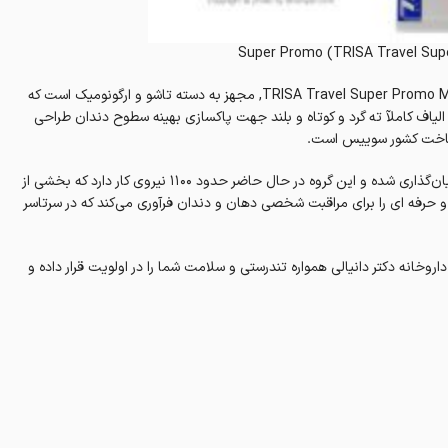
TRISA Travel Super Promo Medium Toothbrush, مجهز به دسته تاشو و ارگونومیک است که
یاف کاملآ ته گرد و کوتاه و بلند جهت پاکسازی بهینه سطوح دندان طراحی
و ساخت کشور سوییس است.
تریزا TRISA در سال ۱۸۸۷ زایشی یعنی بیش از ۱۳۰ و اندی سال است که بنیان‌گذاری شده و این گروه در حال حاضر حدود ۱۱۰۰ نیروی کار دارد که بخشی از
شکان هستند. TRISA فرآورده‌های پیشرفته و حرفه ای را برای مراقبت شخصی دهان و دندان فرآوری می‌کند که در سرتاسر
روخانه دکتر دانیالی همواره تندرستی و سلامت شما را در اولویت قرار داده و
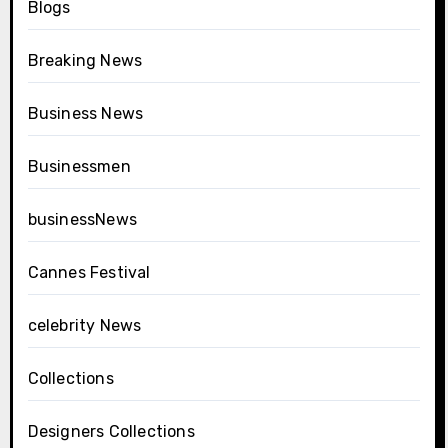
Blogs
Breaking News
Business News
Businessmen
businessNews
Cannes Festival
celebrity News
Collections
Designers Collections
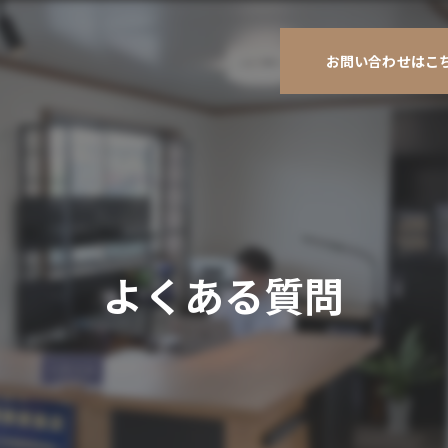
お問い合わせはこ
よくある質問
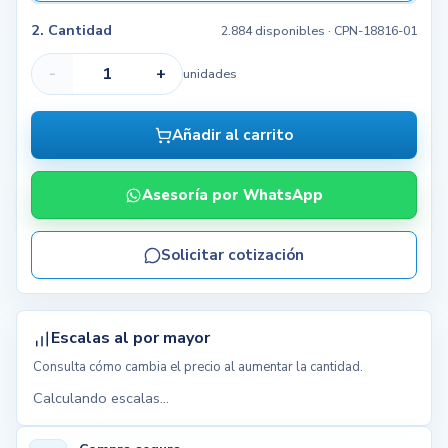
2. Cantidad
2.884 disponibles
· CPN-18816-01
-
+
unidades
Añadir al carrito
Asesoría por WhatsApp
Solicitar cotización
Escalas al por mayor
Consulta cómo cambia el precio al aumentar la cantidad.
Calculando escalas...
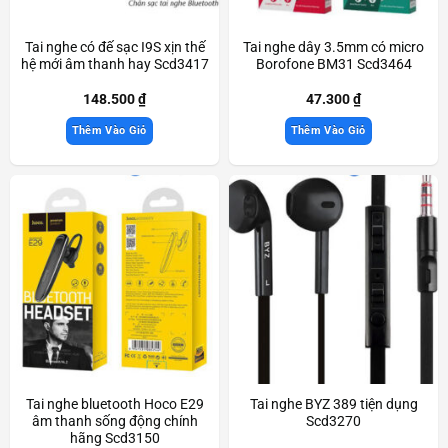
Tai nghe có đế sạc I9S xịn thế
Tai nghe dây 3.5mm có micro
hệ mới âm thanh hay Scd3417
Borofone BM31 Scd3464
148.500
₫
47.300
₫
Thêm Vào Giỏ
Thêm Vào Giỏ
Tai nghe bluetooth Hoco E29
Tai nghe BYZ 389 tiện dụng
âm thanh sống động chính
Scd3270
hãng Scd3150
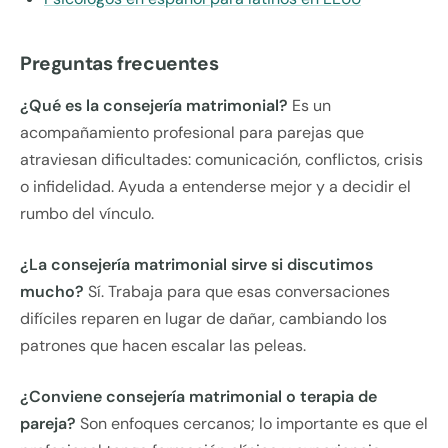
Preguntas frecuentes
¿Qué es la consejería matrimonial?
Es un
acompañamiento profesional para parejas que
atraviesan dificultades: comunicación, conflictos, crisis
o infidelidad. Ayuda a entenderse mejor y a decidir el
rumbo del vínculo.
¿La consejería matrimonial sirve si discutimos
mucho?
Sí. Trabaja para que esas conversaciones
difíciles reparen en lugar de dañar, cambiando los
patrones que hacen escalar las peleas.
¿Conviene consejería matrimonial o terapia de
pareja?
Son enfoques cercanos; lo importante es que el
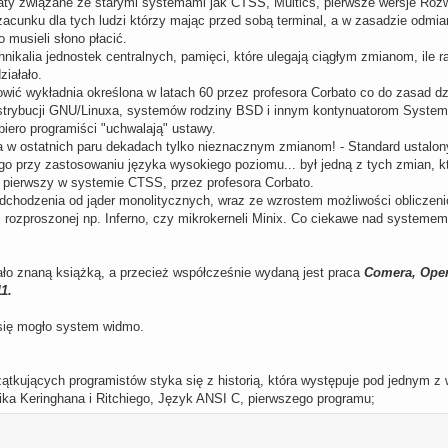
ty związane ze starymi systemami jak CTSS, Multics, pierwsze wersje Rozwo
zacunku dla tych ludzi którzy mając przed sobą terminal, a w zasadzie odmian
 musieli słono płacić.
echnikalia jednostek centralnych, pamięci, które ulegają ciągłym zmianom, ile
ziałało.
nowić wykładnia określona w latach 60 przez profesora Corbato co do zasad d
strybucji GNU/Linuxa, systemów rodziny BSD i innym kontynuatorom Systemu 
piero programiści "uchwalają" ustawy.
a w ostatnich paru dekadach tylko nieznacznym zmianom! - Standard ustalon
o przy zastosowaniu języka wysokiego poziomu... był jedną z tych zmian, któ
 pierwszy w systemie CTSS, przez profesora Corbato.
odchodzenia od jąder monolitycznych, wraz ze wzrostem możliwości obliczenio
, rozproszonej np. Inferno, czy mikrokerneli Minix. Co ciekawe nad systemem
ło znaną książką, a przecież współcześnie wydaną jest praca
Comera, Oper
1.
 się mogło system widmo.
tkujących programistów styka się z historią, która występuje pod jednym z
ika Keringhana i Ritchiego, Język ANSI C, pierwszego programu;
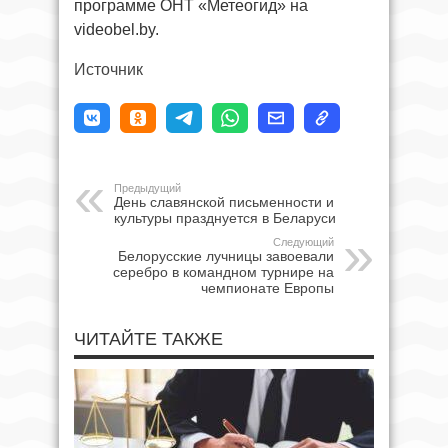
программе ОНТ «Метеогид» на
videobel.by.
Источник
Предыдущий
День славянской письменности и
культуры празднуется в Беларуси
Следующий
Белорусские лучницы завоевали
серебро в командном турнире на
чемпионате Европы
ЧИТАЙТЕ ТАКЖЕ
== == ==
What this task involves - Copy every entry exactly, leaving out the pictures.

Response to this exercise -
TRISA Travel Super Promo Medium Toothbrush, مجهز به دسته تاشو و ارگونومیک است که
یاف کاملآ ته گرد و کوتاه و بلند جهت پاکسازی بهینه سطوح دندان طراحی
و ساخت کشور سوییس است.
تریزا TRISA در سال ۱۸۸۷ زایشی یعنی بیش از ۱۳۰ و اندی سال است که بنیان‌گذاری شده و این گروه در حال حاضر حدود ۱۱۰۰ نیروی کار دارد که بخشی از
شکان هستند. TRISA فرآورده‌های پیشرفته و حرفه ای را برای مراقبت شخصی دهان و دندان فرآوری می‌کند که در سرتاسر
روخانه دکتر دانیالی همواره تندرستی و سلامت شما را در اولویت قرار داده و
Blogs
Breaking News
Business News
Businessmen
businessNews
Cannes Festival
celebrity News
Collections
Designers Collections
お問い合わせはこ
よくある質問
2. Cantidad
2.884 disponibles
· CPN-18816-01
-
+
unidades
Añadir al carrito
Asesoría por WhatsApp
Solicitar cotización
Escalas al por mayor
Consulta cómo cambia el precio al aumentar la cantidad.
Calculando escalas...
Tai nghe có đế sạc I9S xịn thế
Tai nghe dây 3.5mm có micro
hệ mới âm thanh hay Scd3417
Borofone BM31 Scd3464
148.500
₫
47.300
₫
Thêm Vào Giỏ
Thêm Vào Giỏ
Tai nghe bluetooth Hoco E29
Tai nghe BYZ 389 tiện dụng
âm thanh sống động chính
Scd3270
hãng Scd3150
Preguntas frecuentes
¿Qué es la consejería matrimonial?
Es un
acompañamiento profesional para parejas que
atraviesan dificultades: comunicación, conflictos, crisis
o infidelidad. Ayuda a entenderse mejor y a decidir el
rumbo del vínculo.
¿La consejería matrimonial sirve si discutimos
mucho?
Sí. Trabaja para que esas conversaciones
difíciles reparen en lugar de dañar, cambiando los
patrones que hacen escalar las peleas.
¿Conviene consejería matrimonial o terapia de
pareja?
Son enfoques cercanos; lo importante es que el
ty związane ze starymi systemami jak CTSS, Multics, pierwsze wersje Rozwo
zacunku dla tych ludzi którzy mając przed sobą terminal, a w zasadzie odmian
 musieli słono płacić.
echnikalia jednostek centralnych, pamięci, które ulegają ciągłym zmianom, ile
ziałało.
nowić wykładnia określona w latach 60 przez profesora Corbato co do zasad d
strybucji GNU/Linuxa, systemów rodziny BSD i innym kontynuatorom Systemu 
piero programiści "uchwalają" ustawy.
a w ostatnich paru dekadach tylko nieznacznym zmianom! - Standard ustalon
o przy zastosowaniu języka wysokiego poziomu... był jedną z tych zmian, któ
 pierwszy w systemie CTSS, przez profesora Corbato.
odchodzenia od jąder monolitycznych, wraz ze wzrostem możliwości obliczenio
, rozproszonej np. Inferno, czy mikrokerneli Minix. Co ciekawe nad systemem
ło znaną książką, a przecież współcześnie wydaną jest praca
Comera, Oper
1.
 się mogło system widmo.
tkujących programistów styka się z historią, która występuje pod jednym z
ika Keringhana i Ritchiego, Język ANSI C, pierwszego programu;
программе ОНТ «Метеогид» на
videobel.by.
Источник
Предыдущий
День славянской письменности и
культуры празднуется в Беларуси
Следующий
Белорусские лучницы завоевали
серебро в командном турнире на
чемпионате Европы
ЧИТАЙТЕ ТАКЖЕ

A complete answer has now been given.